# Mistral Quantization and Finetuning

In [1]:
!pip install -q accelerate
!pip install -qi https://pypi.org/simple/ bitsandbytes

In [None]:
import torch
from transformers import AutoTokenizer, BitsAndBytesConfig, AutoModelForCausalLM

In [None]:
model_name = 'mistralai/Mistral-7B-Instruct-v0.2'

In [None]:
tokenizer = AutoTokenizer.from_pretrained(model_name, trust_remote_code=True)
tokenizer.padding_side = 'right'
tokenizer.pad_token = tokenizer.eos_token

## Quantization
Quantization is done reduce memory footprint and perform faster inference while still retaining acceptable model performance. For this quantization, we will use bitandbytes

In [None]:
# Use 4 bit compute 
use_4bit = True

# compute dtype for 4-bit models
compute_dtype = "float16"

# quantization type
quantization_dtype = 'nf4'

# use double quantization
use_nested_quant = False

### Quantization config

In [None]:
bnb_compute_dtype = getattr(torch, compute_dtype)
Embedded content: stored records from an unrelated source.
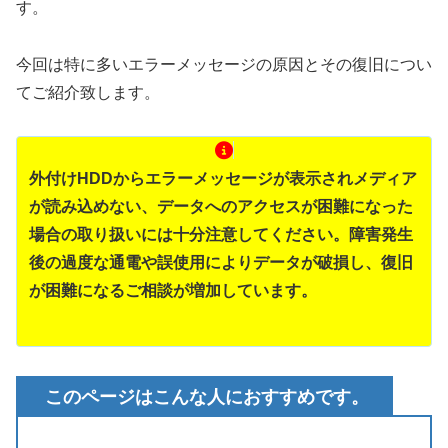
す。
今回は特に多いエラーメッセージの原因とその復旧につい
てご紹介致します。
外付けHDDからエラーメッセージが表示されメディア
が読み込めない、データへのアクセスが困難になった
場合の取り扱いには十分注意してください。障害発生
後の過度な通電や誤使用によりデータが破損し、復旧
が困難になるご相談が増加しています。
このページはこんな人におすすめです。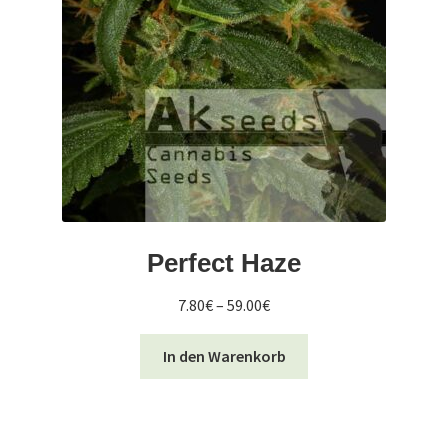
Perfect Haze
Preisspanne:
7.80
€
–
59.00
€
7.80€
Dieses
bis
In den Warenkorb
Produkt
59.00€
weist
mehrere
Varianten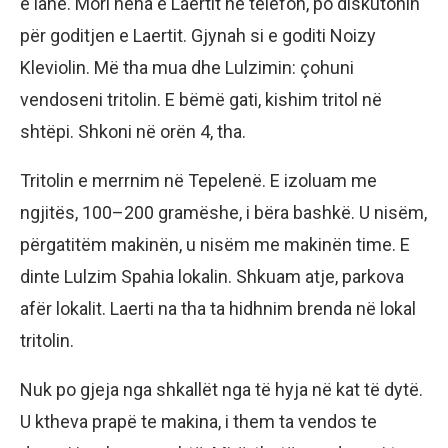
e lanë. Mori nëna e Laertit në telefon, po diskutonin
për goditjen e Laertit. Gjynah si e goditi Noizy
Kleviolin. Më tha mua dhe Lulzimin: çohuni
vendoseni tritolin. E bëmë gati, kishim tritol në
shtëpi. Shkoni në orën 4, tha.
Tritolin e merrnim në Tepelenë. E izoluam me
ngjitës, 100–200 gramëshe, i bëra bashkë. U nisëm,
përgatitëm makinën, u nisëm me makinën time. E
dinte Lulzim Spahia lokalin. Shkuam atje, parkova
afër lokalit. Laerti na tha ta hidhnim brenda në lokal
tritolin.
Nuk po gjeja nga shkallët nga të hyja në kat të dytë.
U ktheva prapë te makina, i them ta vendos te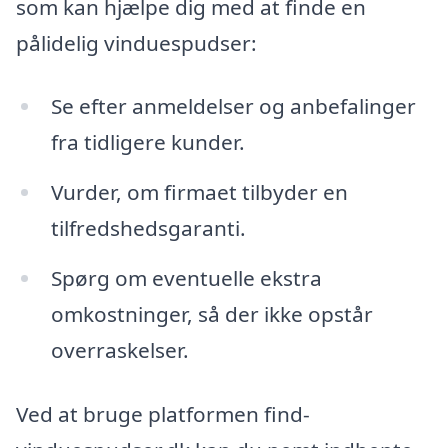
som kan hjælpe dig med at finde en
pålidelig vinduespudser:
Se efter anmeldelser og anbefalinger
fra tidligere kunder.
Vurder, om firmaet tilbyder en
tilfredshedsgaranti.
Spørg om eventuelle ekstra
omkostninger, så der ikke opstår
overraskelser.
Ved at bruge platformen find-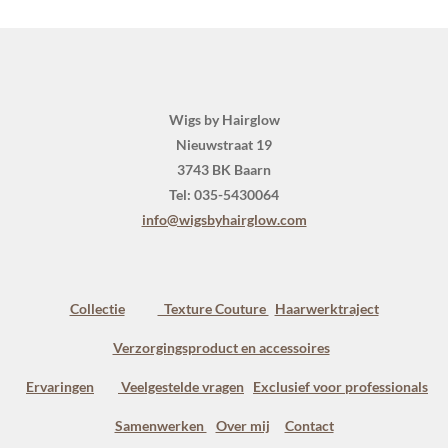
Wigs by Hairglow
Nieuwstraat 19
3743 BK Baarn
Tel: 035-5430064
info@wigsbyhairglow.com
Collectie
Texture Couture
Haarwerktraject
Verzorgingsproduct en accessoires
Ervaringen
Veelgestelde vragen
Exclusief voor professionals
Samenwerken
Over mij
Contact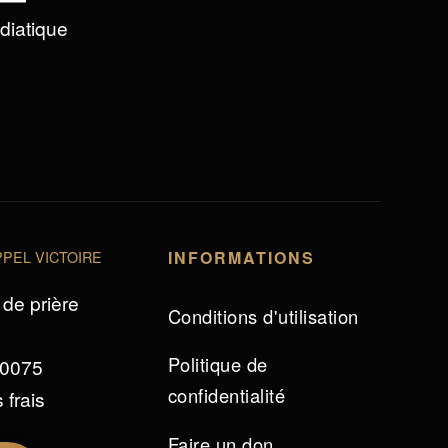
édiatique
PEL VICTOIRE
INFORMATIONS
de prière
Conditions d'utilisation
Politique de
 0075
confidentialité
 frais
Faire un don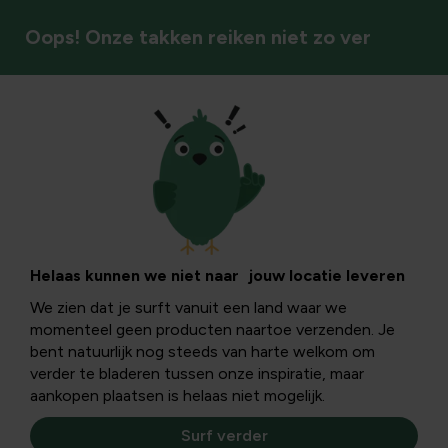
Oops! Onze takken reiken niet zo ver
Vaste planten
Helaas kunnen we niet naar jouw locatie leveren
We zien dat je surft vanuit een land waar we
momenteel geen producten naartoe verzenden. Je
bent natuurlijk nog steeds van harte welkom om
verder te bladeren tussen onze inspiratie, maar
aankopen plaatsen is helaas niet mogelijk.
Surf verder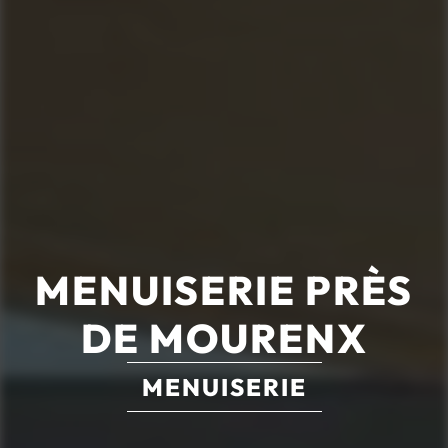
MENUISERIE PRÈS
DE MOURENX
MENUISERIE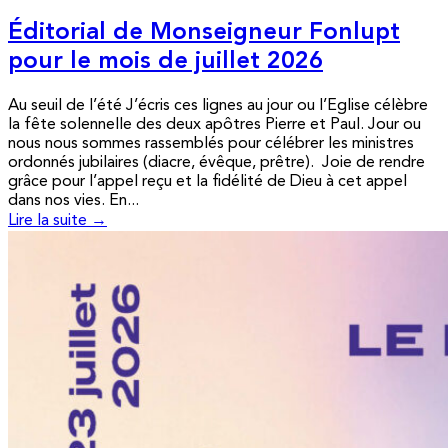
Éditorial de Monseigneur Fonlupt
pour le mois de juillet 2026
Au seuil de l’été J’écris ces lignes au jour ou l’Eglise célèbre
la fête solennelle des deux apôtres Pierre et Paul. Jour ou
nous nous sommes rassemblés pour célébrer les ministres
ordonnés jubilaires (diacre, évêque, prêtre). Joie de rendre
grâce pour l’appel reçu et la fidélité de Dieu à cet appel
dans nos vies. En...
Lire la suite →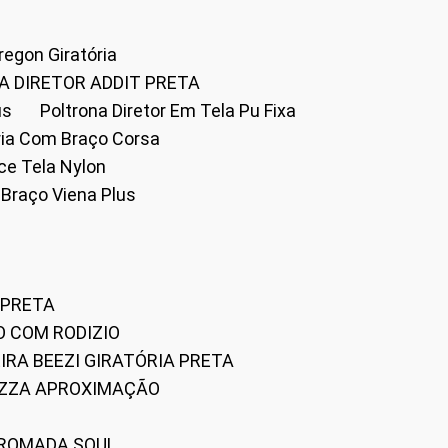
Oregon Giratória
A DIRETOR ADDIT PRETA
us
Poltrona Diretor Em Tela Pu Fixa
tória Com Braço Corsa
fice Tela Nylon
m Braço Viena Plus
 PRETA
O COM RODIZIO
EIRA BEEZI GIRATÓRIA PRETA
RIZZA APROXIMAÇÃO
CROMADA SOUL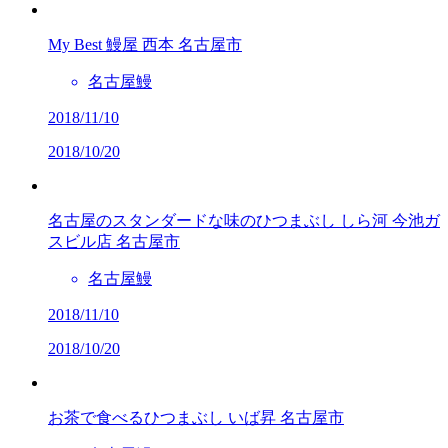
My Best 鰻屋
西本
名古屋市
名古屋鰻
2018/11/10
2018/10/20
名古屋のスタンダードな味のひつまぶし
しら河 今池ガ
スビル店
名古屋市
名古屋鰻
2018/11/10
2018/10/20
お茶で食べるひつまぶし
いば昇
名古屋市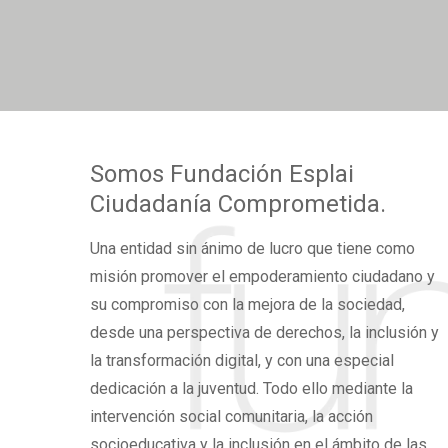
Somos
Fundación Esplai
Ciudadanía Comprometida.
Una
entidad sin ánimo de lucro
que tiene como
misión promover el
empoderamiento ciudadano
y
su compromiso con la mejora de la sociedad,
desde una perspectiva de derechos,
la inclusión y
la transformación digital,
y con una especial
dedicación a la juventud. Todo ello mediante la
intervención social comunitaria, la acción
socioeducativa y la inclusión en el ámbito de las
quantization_config = BitsAndBytesConfig(
    load_in_4bit=use_4bit,
    bnb_4bit_quant_type=quantization_dtype,
    bnb_4bit_compute_dtype=bnb_compute_dtype,
    bnb_4bit_use_double_quant=use_nested_quant,
)

In [None]:
model = AutoModelForCausalLM.from_pretrained(
    model_name,
    quantization_config=quantization_config,
)